Problem details -> Repeat each entry in the listing word for word.

Data shown ->
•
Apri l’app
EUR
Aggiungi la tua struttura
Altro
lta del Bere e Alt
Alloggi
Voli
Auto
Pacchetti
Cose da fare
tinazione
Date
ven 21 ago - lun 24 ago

Written response ->
•
Apri l’app
EUR
Aggiungi la tua struttura
Altro
lta del Bere e Alt
Alloggi
Voli
Auto
Pacchetti
Cose da fare
tinazione
Date
ven 21 ago - lun 24 ago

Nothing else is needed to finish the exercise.